Monday, December 7, 2009

Good News, Everyone!

After two months of feeling empty and being terrified I might have some awful illness, I actually feel like and desire to work on my comics! This is a wonderful feeling!

Granted it hit me while I was at work, but still...

I had been pecking away at an image of Tlaloc for a couple of days, nothing serious, but I was at work and suddenly I NEEDED to art. Unfortunately, they don't want me drawing there so I had to sneak a tiny piss-poor sketch (that I threw out anyway) while trying to stay out of sight. Now I am home, updating this, checking my email and dashing back downstairs to do more drawing.

Nothing breathtaking is going to come from this, but it's something. And I love it. I feel like the switch has suddenly come back on.

HERE IS THE IMPORTANT PART:

I was telling someone that if I ever felt like drawing again that I would do a buffer of GF so I could do some updates and they asked a very, very important question: Why?

Seriously, why AM I killing myself and forcing myself into slumps of failure just to update a page that's half done or half assed?

So from now on, GF is a randomly updated comic. It works for Maggot Boy, Zebra Girl and Mokepon, it can work for GO FISH.

This, hopefully, will assure completed pages that are 100% to my approval, sans shame.

It feels really great to be in love again. Thanks for sticking with me, guys, I hope to not disappoint you!

Wednesday, December 2, 2009

Thursday December 3rd, 2009

I was hoping to get back into my work before the end of the year. This is becoming annoying. I tried to explain it to my dad, who seemed to understand, and fell into tears. It's heartbreaking coming to terms with this...dysfunction? that I have. I am making it a point to make an appointment with a doctor next week. It's a busy time of year, but I want to come back. I miss you guys and your comments on my facebook make me weepy.

I'm also back online, if you hadn't noticed.

Thanks for your support and patience, once again. It seems pointless to hold a contest now, but I would love you give you all prizes and free stuff to show my appreciation.

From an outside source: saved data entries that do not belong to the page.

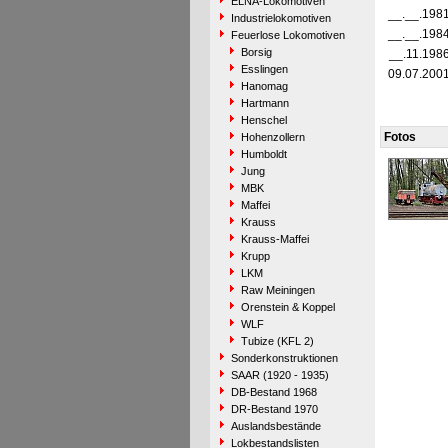
ELNA-Lokomotiven
__.__.198
Industrielokomotiven
__.__.198
Feuerlose Lokomotiven
Borsig
__.11.198
Esslingen
09.07.200
Hanomag
Hartmann
Henschel
Fotos
Hohenzollern
Humboldt
Jung
MBK
Maffei
Krauss
Krauss-Maffei
Krupp
LKM
Raw Meiningen
Orenstein & Koppel
WLF
Tubize (KFL 2)
Sonderkonstruktionen
SAAR (1920 - 1935)
DB-Bestand 1968
DR-Bestand 1970
Auslandsbestände
Lokbestandslisten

Thursday, November 26, 2009

November 26th, 2009 Thanksgiving.

Hey all. No I'm not ready yet.

But I am going to be out of internet for a while. The internet in this state is laughable when it comes to hooking it up and keeping it. Also, I'll need to get Verizon off my computer and who knows if that's implanted some "you can't have any other ISP! BWAHAHAHAAA" software or not.

It could be one day (which means all these updates are stupid and pointless) or a month (which means there will be a newspaper article about me).

Anyway, things haven't changed. I'm still burned out or whatever. I haven't gone to see anyone though I want to. I want to do a lot of things.

Thursday, November 12, 2009

November 2009

I guess the reason I haven't been updating is that I just don't feel it anymore. This isn't my ever-other-week emptiness (thanks for pointing that out, Doodles), no, this is something much more hollow and cold. I think about my art very rarely nowadays. I pick up a sketch pad and put it down after two minutes.

But I'm not unhappy. I'm not depressed or moody or PMSing; there's just NOTHING INSIDE OF ME. It's like every bit of art NEVER HAPPENED.


GF's future has two options: 1) I somehow get an artgasm and get back into loving my work and desiring to do it and finding some meaning in this shell of an existence or 2) my heart and mind finally accept that my art has and never will get me beyond a grade school dream and I become another faceless cog in the world with sixteen years of failure on my back. In that case, at least I've got plenty to burn, right?

Yes, that means BLOOD is on hold and even my not-even-started Secret Wars project on deviantART are all meaningless piles of paper and fail taking up my bedroom closet and floor.

Hell, best case scenerio is I give my brain a break from this guilt I have to update, my stress goes away, my jaw clenching ceases and I can sleep more fully. Maybe if I stop worrying about it, I can actually do it. But that's best case.

Let it play out.

Tuesday, November 10, 2009

Tuesday November 10th, 2009

AAAAAGH!!

Running late, comic's not done, need to go to work. I'll finish it later. Sorry.

Today's Comic: Baxter is talking about this page, with similar thoughts. (oh god old art is OLLLLLD)

Thursday, November 5, 2009

NOTICE

I actually wasn't expecting this, but there won't be an update on Friday. I'm going home for a couple days to get my car reinforced for the winter and see the family. It didn't occur to me until just now that the next page isn't even half done and I wouldn't have today to work on it. My apologies.

Use the LINKS section to find a comic that IS updating Friday and I'll see you back here Tuesday.

Monday, November 2, 2009

Tuesday November 3rd, 2009

The page will be up soon. My ticket in the CG queue was like...2900 or something.

Let me know what you think of the shading style. If you like it, I'll continue it. If not, I'll got back to what I was doing before.

(Life stuff: I'm moving! Finally!)

Today's page: Zero = the amount of crap Hina Ika takes.